About this task | Write out, from the entries below, exactly the lines that run between the lines holding "まぁ、そういう意味では一度セットアップでき" and "ん。定期的にMoneyLookを起動して取り", inclusive, and stop there.

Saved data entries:
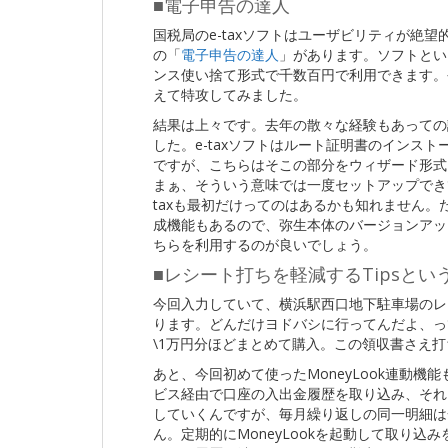
■電子申告の達人
国税局のe-taxソフトはユーザビリティが絶
の「
電子申告の達人
」があります。ソフトとい
ンス使い捨て形式で千数百円で利用できます。今
えて特攻してみました。
結果は上々です。去年の散々な経験もあっての
した。e-taxソフトはルート証明書のインス
ですが、こちらはそこの部分をウィザード形式
まぁ、そういう意味では一度セットアップでき
taxも最初だけってのはあるかも知れません
成機能もあるので、弥生本体のバージョンアッ
ちらを利用するのが良いでしょう。
■レシート打ちを軽減するTipsとい
今回入力していて、横浜駅西口地下駐車場のレ
ります。どんだけヨドバシに行ってんだよ、っ
\1万円分ほどまとめて購入。この領収書さえ打
あと、今回初めて使ったMoneyLook連動機能
ビス経由で口座の入出金履歴を取り込み、それ
していくんですが、毎月繰り返しの同一明細は
ん。定期的にMoneyLookを起動して取り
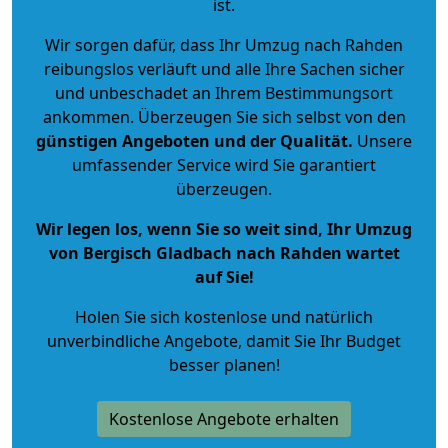
ist.
Wir sorgen dafür, dass Ihr Umzug nach Rahden
reibungslos verläuft und alle Ihre Sachen sicher
und unbeschadet an Ihrem Bestimmungsort
ankommen. Überzeugen Sie sich selbst von den
günstigen Angeboten und der Qualität
.
Unsere
umfassender Service wird Sie garantiert
überzeugen.
Wir legen los, wenn Sie so weit sind, Ihr Umzug
von Bergisch Gladbach nach Rahden wartet
auf Sie!
Holen Sie sich kostenlose und natürlich
unverbindliche Angebote
, damit Sie Ihr Budget
besser planen!
Kostenlose Angebote erhalten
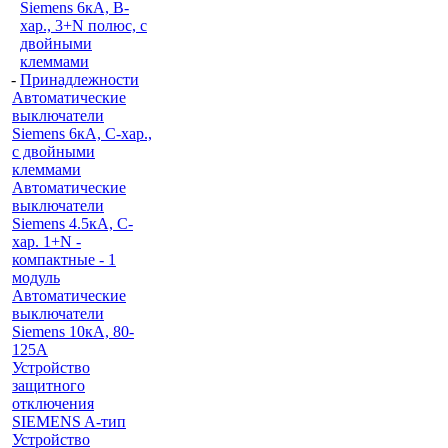
Siemens 6кА, B-
хар., 3+N полюс, с
двойными
клеммами
-
Принадлежности
Автоматические
выключатели
Siemens 6кА, C-хар.,
с двойными
клеммами
Автоматические
выключатели
Siemens 4.5кА, C-
хар. 1+N -
компактные - 1
модуль
Автоматические
выключатели
Siemens 10кА, 80-
125A
Устройство
защитного
отключения
SIEMENS A-тип
Устройство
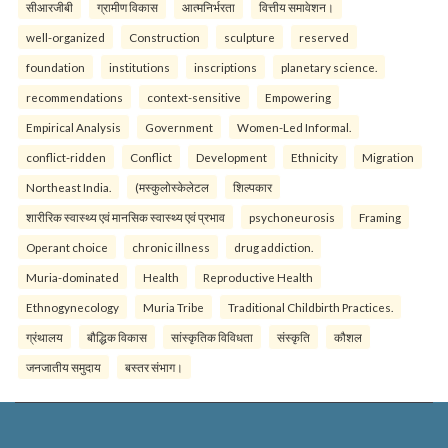
सीआरजीबी
ग्रामीण विकास
आत्मनिर्भरता
वित्तीय समावेशन।
well-organized
Construction
sculpture
reserved
foundation
institutions
inscriptions
planetary science.
recommendations
context-sensitive
Empowering
Empirical Analysis
Government
Women-Led Informal.
conflict-ridden
Conflict
Development
Ethnicity
Migration
Northeast India.
(मस्कुलोस्केलेटल
शिल्पकार
शारीरिक स्वास्थ्य एवं मानसिक स्वास्थ्य एवं प्रभाव
psychoneurosis
Framing
Operant choice
chronic illness
drug addiction.
Muria-dominated
Health
Reproductive Health
Ethnogynecology
Muria Tribe
Traditional Childbirth Practices.
ग्रंथालय
बौद्धिक विकास
सांस्कृतिक विविधता
संस्कृति
कौशल
जनजातीय समुदाय
बस्तर संभाग।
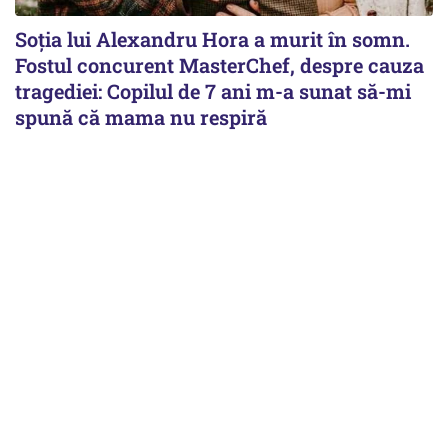
Soția lui Alexandru Hora a murit în somn.
Fostul concurent MasterChef, despre cauza
tragediei: Copilul de 7 ani m-a sunat să-mi
spună că mama nu respiră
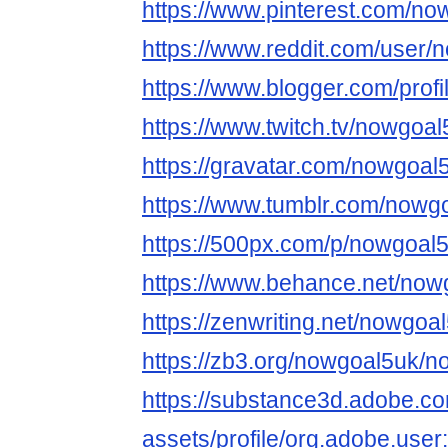
https://www.pinterest.com/no
https://www.reddit.com/user/
https://www.blogger.com/pro
https://www.twitch.tv/nowgoa
https://gravatar.com/nowgoal
https://www.tumblr.com/nowg
https://500px.com/p/nowgoal
https://www.behance.net/now
https://zenwriting.net/nowgo
https://zb3.org/nowgoal5uk/
https://substance3d.adobe.c
assets/profile/org.adobe.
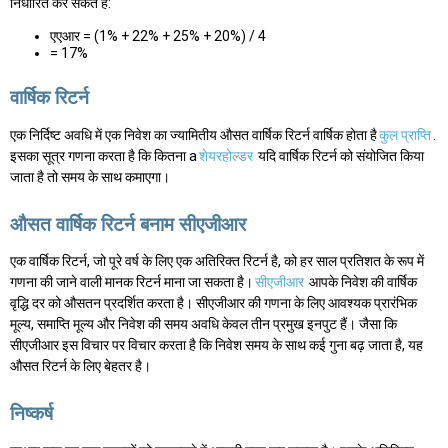
निर्धारित कर सकते हैं:
एएआर = (1% + 22% + 25% + 20%) / 4
= 17%
वार्षिक रिटर्न
एक निर्दिष्ट अवधि में एक निवेश का ज्यामितीय औसत वार्षिक रिटर्न वार्षिक होता है
कुल प्राप्ति
.
इसका सूत्र गणना करता है कि कितना a
शेयरहोल्डर
यदि वार्षिक रिटर्न को संयोजित किया
जाता है तो समय के साथ कमाएगा।
औसत वार्षिक रिटर्न बनाम सीएजीआर
एक वार्षिक रिटर्न, जो पूरे वर्ष के लिए एक अतिरिक्त रिटर्न है, को हर साल प्रतिशत के रूप में
गणना की जाने वाली मानक रिटर्न माना जा सकता है।
सीएजीआर
आपके निवेश की वार्षिक
वृद्धि दर को औसतन प्रदर्शित करता है। सीएजीआर की गणना के लिए आवश्यक प्रारंभिक
मूल्य, समाप्ति मूल्य और निवेश की समय अवधि केवल तीन प्रमुख इनपुट हैं। जैसा कि
सीएजीआर इस विचार पर विचार करता है कि निवेश समय के साथ कई गुना बढ़ जाता है, यह
औसत रिटर्न के लिए बेहतर है।
निष्कर्ष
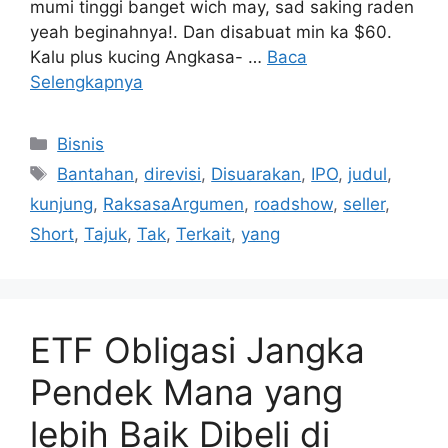
mumi tinggi banget wich may, sad saking raden
yeah beginahnya!. Dan disabuat min ka $60.
Kalu plus kucing Angkasa- …
Baca
Selengkapnya
Kategori
Bisnis
Tag
Bantahan
,
direvisi
,
Disuarakan
,
IPO
,
judul
,
kunjung
,
RaksasaArgumen
,
roadshow
,
seller
,
Short
,
Tajuk
,
Tak
,
Terkait
,
yang
ETF Obligasi Jangka
Pendek Mana yang
lebih Baik Dibeli di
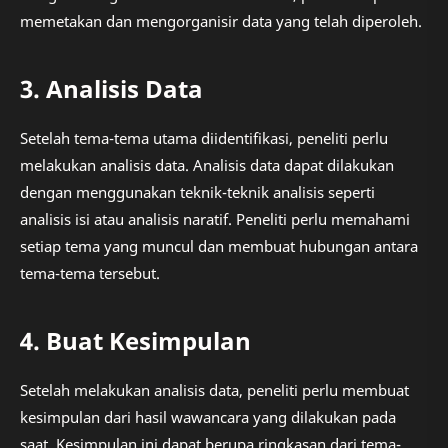
memetakan dan mengorganisir data yang telah diperoleh.
3. Analisis Data
Setelah tema-tema utama diidentifikasi, peneliti perlu
melakukan analisis data. Analisis data dapat dilakukan
dengan menggunakan teknik-teknik analisis seperti
analisis isi atau analisis naratif. Peneliti perlu memahami
setiap tema yang muncul dan membuat hubungan antara
tema-tema tersebut.
4. Buat Kesimpulan
Setelah melakukan analisis data, peneliti perlu membuat
kesimpulan dari hasil wawancara yang dilakukan pada
saat. Kesimpulan ini dapat berupa ringkasan dari tema-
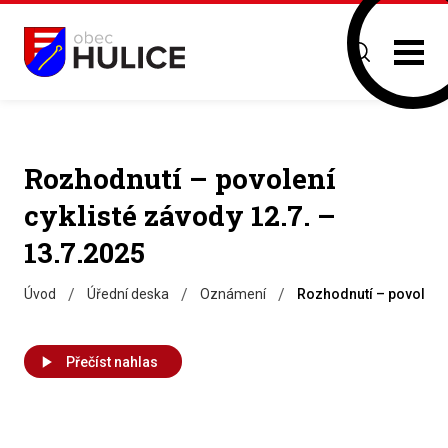
Rozhodnutí – povolení
cyklisté závody 12.7. –
13.7.2025
/
/
/
Úvod
Úřední deska
Oznámení
Rozhodnutí – povolení 
Přečíst nahlas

Exercise output |
まぁ、そういう意味では一度セットアップでき
taxも最初だけってのはあるかも知れません
成機能もあるので、弥生本体のバージョンアッ
ちらを利用するのが良いでしょう。
■レシート打ちを軽減するTipsとい
今回入力していて、横浜駅西口地下駐車場のレ
ります。どんだけヨドバシに行ってんだよ、っ
\1万円分ほどまとめて購入。この領収書さえ打
あと、今回初めて使ったMoneyLook連動機能
ビス経由で口座の入出金履歴を取り込み、それ
していくんですが、毎月繰り返しの同一明細は
ん。定期的にMoneyLookを起動して取り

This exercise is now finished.